- _Materials provided_:
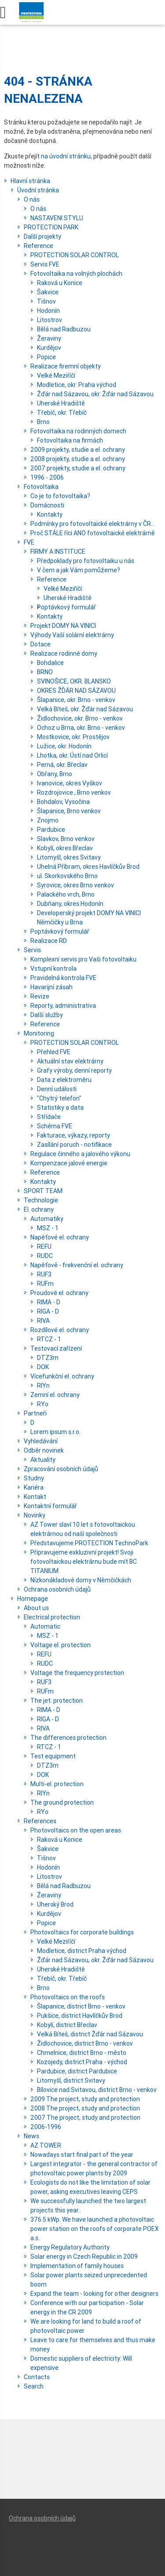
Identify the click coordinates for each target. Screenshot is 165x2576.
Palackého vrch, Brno (66, 894)
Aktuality (42, 1460)
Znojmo (48, 820)
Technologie (41, 1200)
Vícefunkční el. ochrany (62, 1376)
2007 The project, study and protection (85, 2118)
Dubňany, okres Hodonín (70, 904)
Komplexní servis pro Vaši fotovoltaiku (83, 959)
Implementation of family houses (77, 2266)
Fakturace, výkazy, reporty (73, 1135)
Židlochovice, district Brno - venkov (85, 2043)
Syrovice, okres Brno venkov (75, 885)
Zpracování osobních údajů (61, 1469)
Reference (38, 246)
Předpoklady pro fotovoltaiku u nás (85, 561)
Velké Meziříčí (56, 375)
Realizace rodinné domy (63, 653)
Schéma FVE (54, 1126)
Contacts (37, 2377)
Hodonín (48, 311)
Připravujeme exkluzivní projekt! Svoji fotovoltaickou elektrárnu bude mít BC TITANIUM (83, 1561)
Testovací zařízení (56, 1348)
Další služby (46, 1015)
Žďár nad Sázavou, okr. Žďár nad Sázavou (95, 394)
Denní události (57, 1089)
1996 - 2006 (47, 477)
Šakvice (48, 292)
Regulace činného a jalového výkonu (80, 1154)
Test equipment (53, 1756)
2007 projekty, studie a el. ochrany (77, 468)
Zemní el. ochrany (55, 1395)
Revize (39, 996)
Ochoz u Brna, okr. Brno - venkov (81, 728)
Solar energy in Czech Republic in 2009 (84, 2257)
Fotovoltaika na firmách (70, 440)
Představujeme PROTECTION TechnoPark (89, 1543)
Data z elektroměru (64, 1080)
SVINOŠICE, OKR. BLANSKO (74, 681)
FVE (29, 542)
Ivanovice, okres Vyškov (69, 783)
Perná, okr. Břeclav (62, 765)
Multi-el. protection (57, 1784)
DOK (43, 1367)
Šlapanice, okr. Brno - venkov (76, 700)
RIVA (43, 1321)
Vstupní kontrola (53, 969)
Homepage (32, 1599)
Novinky (34, 1515)
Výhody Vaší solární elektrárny (72, 635)
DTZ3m (48, 1358)
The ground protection (62, 1802)
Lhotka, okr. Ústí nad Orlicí (72, 755)
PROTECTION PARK (51, 227)
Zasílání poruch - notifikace (74, 1145)
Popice (46, 357)
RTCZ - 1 (49, 1339)
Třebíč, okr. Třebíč (62, 413)
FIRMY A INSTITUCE (57, 552)
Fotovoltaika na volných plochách (76, 274)
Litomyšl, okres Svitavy (69, 857)
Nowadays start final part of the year (81, 2155)
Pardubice (51, 830)
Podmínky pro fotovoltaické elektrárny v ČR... (92, 524)
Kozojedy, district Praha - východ (82, 2062)
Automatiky (46, 1219)
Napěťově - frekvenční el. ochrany (76, 1265)
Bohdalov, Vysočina (63, 802)
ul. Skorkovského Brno (67, 876)
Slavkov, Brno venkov (66, 839)
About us (36, 1608)
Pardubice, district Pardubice (77, 2071)
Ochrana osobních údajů (57, 1589)
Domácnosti (47, 505)
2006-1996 (45, 2127)
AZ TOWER (45, 2145)
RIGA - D (48, 1311)
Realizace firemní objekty (65, 366)
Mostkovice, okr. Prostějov (73, 737)
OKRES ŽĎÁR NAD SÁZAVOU (76, 691)
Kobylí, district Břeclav (67, 2025)
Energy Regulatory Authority (70, 2247)
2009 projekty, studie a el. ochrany (77, 450)
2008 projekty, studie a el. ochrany (77, 459)
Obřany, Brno (54, 774)
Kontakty (49, 514)
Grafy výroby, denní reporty (74, 1070)
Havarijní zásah (51, 987)
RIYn (43, 1385)
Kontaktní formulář (50, 1506)
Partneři (35, 1413)
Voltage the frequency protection (77, 1673)
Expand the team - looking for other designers (94, 2294)
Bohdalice (50, 663)
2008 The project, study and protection (85, 2108)
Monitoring (39, 1033)
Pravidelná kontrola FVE (63, 978)
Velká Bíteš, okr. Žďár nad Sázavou (85, 709)
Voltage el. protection (60, 1645)
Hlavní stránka (30, 181)
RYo (42, 1404)
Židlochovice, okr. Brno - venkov (80, 718)
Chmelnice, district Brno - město (81, 2053)
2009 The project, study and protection (85, 2099)
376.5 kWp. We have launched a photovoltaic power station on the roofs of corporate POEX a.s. (94, 2229)
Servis (32, 950)
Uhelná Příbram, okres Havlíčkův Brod (88, 867)
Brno (43, 422)
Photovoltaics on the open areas (75, 1830)
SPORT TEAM (43, 1191)
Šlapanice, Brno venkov (69, 811)
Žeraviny (49, 338)
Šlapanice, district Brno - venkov (81, 2006)
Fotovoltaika (41, 487)
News (31, 2136)
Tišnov (46, 301)
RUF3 (44, 1274)
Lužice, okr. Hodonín (64, 746)
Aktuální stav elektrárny (70, 1061)
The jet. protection (56, 1701)
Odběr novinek (44, 1450)
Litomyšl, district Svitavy (71, 2080)
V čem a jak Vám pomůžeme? (78, 570)
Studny (34, 1478)
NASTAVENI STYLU (56, 218)
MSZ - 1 (48, 1228)
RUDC (45, 1256)
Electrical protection (52, 1617)
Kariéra (34, 1487)
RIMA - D (48, 1302)
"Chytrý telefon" (59, 1098)
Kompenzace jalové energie (68, 1163)
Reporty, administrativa (63, 1006)
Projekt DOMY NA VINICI (63, 626)
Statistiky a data (60, 1108)
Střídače (49, 1117)
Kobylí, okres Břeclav (65, 848)
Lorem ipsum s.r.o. (55, 1432)
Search (34, 2386)
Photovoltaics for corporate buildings (82, 1932)
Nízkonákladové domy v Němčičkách (80, 1580)
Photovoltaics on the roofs (67, 1997)
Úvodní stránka (38, 190)
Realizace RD (48, 941)
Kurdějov (49, 348)
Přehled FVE (53, 1052)
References (40, 1821)
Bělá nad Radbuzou (64, 329)
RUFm (45, 1284)
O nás (32, 199)
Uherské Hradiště (61, 403)
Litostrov (49, 320)
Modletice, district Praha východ (81, 1951)
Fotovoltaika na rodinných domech (78, 431)
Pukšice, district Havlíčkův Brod (79, 2016)
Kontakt (35, 1497)
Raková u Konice (59, 283)
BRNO (45, 672)
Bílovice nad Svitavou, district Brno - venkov (97, 2090)
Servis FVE (44, 264)
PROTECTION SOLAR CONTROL (74, 255)
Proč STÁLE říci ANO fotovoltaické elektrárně (92, 533)
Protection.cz (31, 15)
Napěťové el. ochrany (59, 1237)
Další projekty (42, 236)
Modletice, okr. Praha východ (76, 385)
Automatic (45, 1626)
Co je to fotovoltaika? (60, 496)
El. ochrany (39, 1209)
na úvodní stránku (66, 156)
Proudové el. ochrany (59, 1293)
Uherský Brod (55, 1904)
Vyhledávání (41, 1441)
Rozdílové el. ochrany (59, 1330)
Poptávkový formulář (66, 607)
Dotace (40, 644)
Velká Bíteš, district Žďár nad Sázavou (90, 2034)
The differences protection (68, 1738)
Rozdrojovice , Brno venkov (74, 792)
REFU (44, 1246)
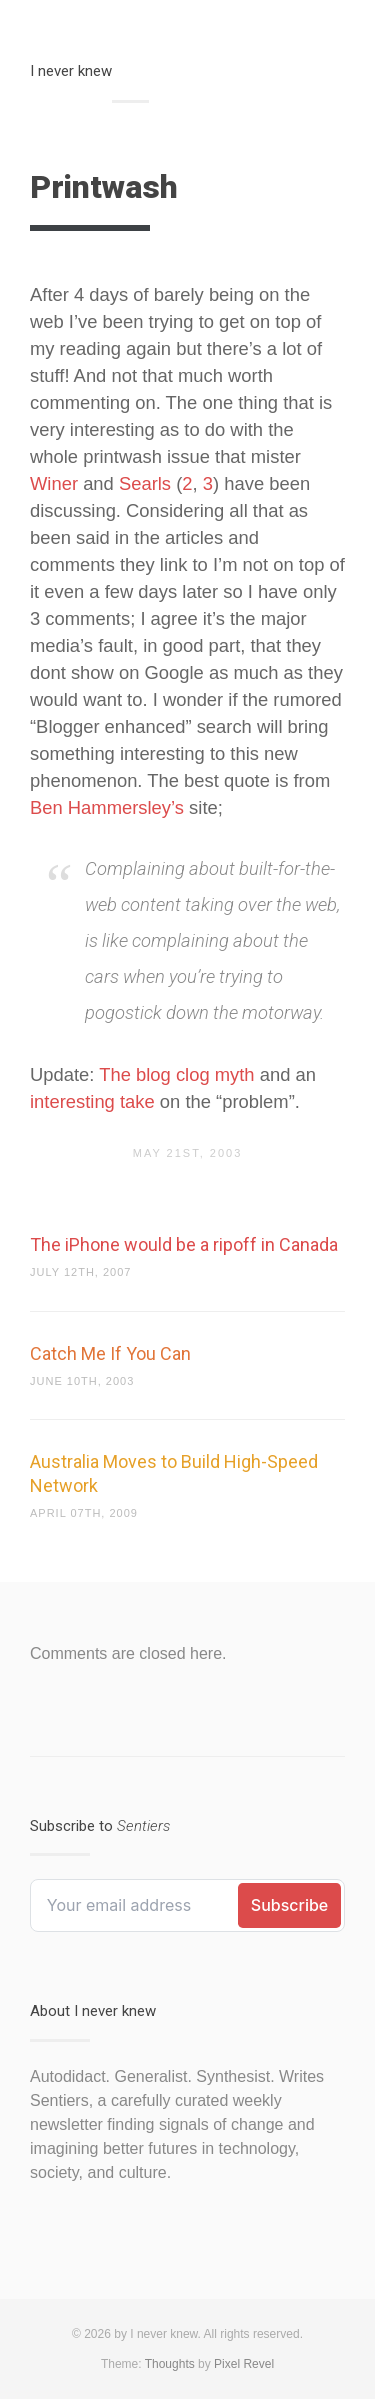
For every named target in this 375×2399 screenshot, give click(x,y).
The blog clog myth (176, 1074)
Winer (54, 483)
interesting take (92, 1101)
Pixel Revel (244, 2364)
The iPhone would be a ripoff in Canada (184, 1244)
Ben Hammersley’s (107, 807)
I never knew (71, 71)
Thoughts (170, 2364)
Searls (145, 483)
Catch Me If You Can (110, 1353)
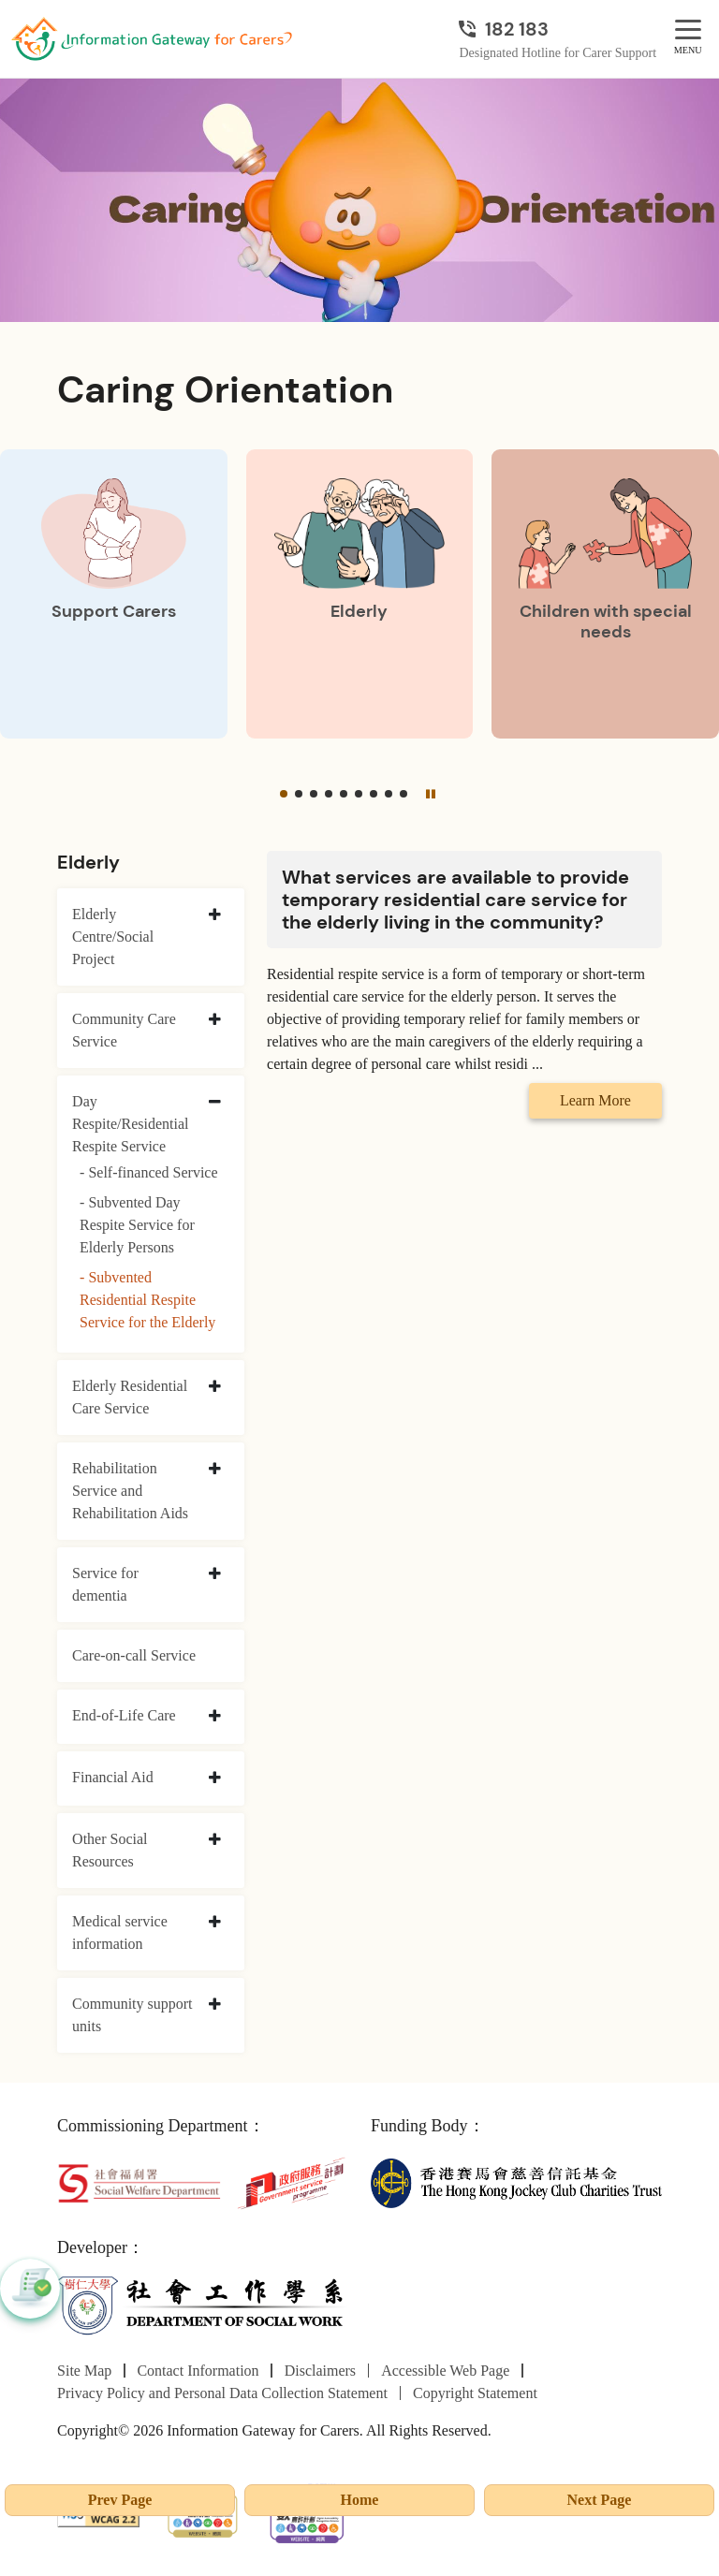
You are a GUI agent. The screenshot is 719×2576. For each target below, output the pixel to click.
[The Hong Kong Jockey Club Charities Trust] (516, 2181)
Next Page (599, 2500)
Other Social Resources (109, 1850)
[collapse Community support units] (214, 2005)
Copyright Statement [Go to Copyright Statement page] (475, 2393)
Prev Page (120, 2500)
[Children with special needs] (605, 594)
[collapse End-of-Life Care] (214, 1717)
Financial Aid (113, 1777)
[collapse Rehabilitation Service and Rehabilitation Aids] (214, 1469)
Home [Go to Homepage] (360, 2500)
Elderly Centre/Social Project (113, 936)
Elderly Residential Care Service (129, 1397)
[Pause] (430, 793)
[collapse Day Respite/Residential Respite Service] (214, 1102)
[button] (283, 794)
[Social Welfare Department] (139, 2181)
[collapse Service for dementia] (214, 1574)
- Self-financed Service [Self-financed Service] (148, 1172)
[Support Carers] (113, 594)
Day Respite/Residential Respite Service (130, 1123)
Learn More (595, 1100)
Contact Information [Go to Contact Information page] (197, 2370)
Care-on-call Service (134, 1655)
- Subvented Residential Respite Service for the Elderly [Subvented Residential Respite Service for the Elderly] (147, 1299)
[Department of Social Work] (202, 2305)
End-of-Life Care (124, 1715)
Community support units (132, 2015)
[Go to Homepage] (151, 39)
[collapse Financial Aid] (214, 1778)
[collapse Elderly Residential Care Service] (214, 1387)
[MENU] (688, 30)
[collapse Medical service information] (214, 1922)
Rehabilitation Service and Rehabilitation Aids (130, 1490)
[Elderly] (360, 594)
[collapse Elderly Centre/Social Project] (214, 915)
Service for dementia (105, 1584)
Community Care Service (124, 1030)
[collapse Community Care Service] (214, 1020)
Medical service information (120, 1932)
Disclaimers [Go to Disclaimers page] (320, 2370)
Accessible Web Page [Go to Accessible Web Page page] (445, 2370)
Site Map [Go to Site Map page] (84, 2370)
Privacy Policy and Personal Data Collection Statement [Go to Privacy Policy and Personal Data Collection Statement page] (222, 2393)
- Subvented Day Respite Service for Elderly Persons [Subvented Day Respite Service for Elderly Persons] (137, 1224)
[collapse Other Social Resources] (214, 1840)
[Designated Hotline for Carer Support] (557, 29)
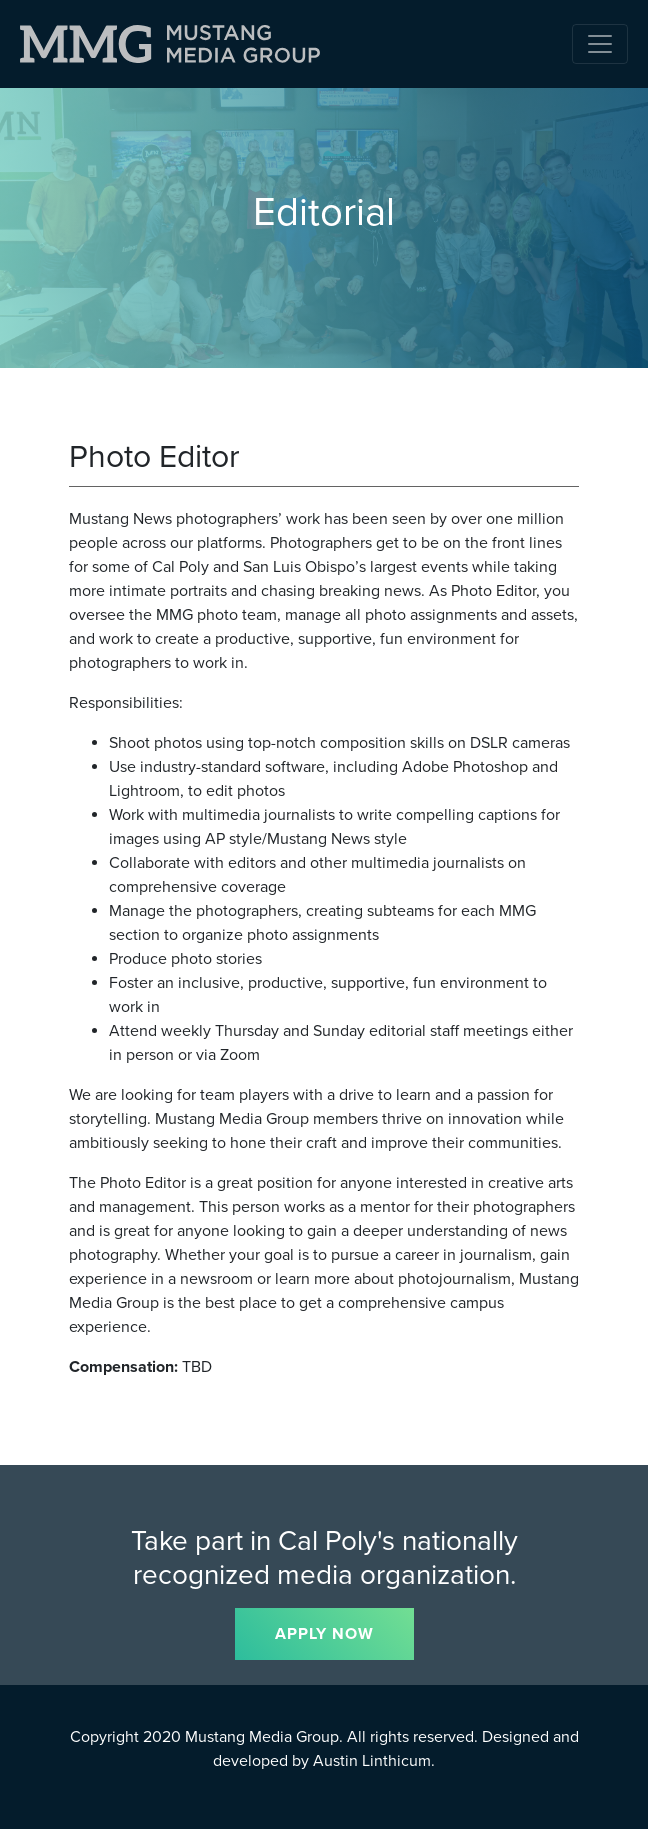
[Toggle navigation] (600, 44)
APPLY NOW (324, 1634)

- _Activity_:
Reproduce every line of the records containing the string "Havlíčkův".

- _Task answer_:
Uhelná Příbram, okres Havlíčkův Brod (88, 867)
Pukšice, district Havlíčkův Brod (79, 2016)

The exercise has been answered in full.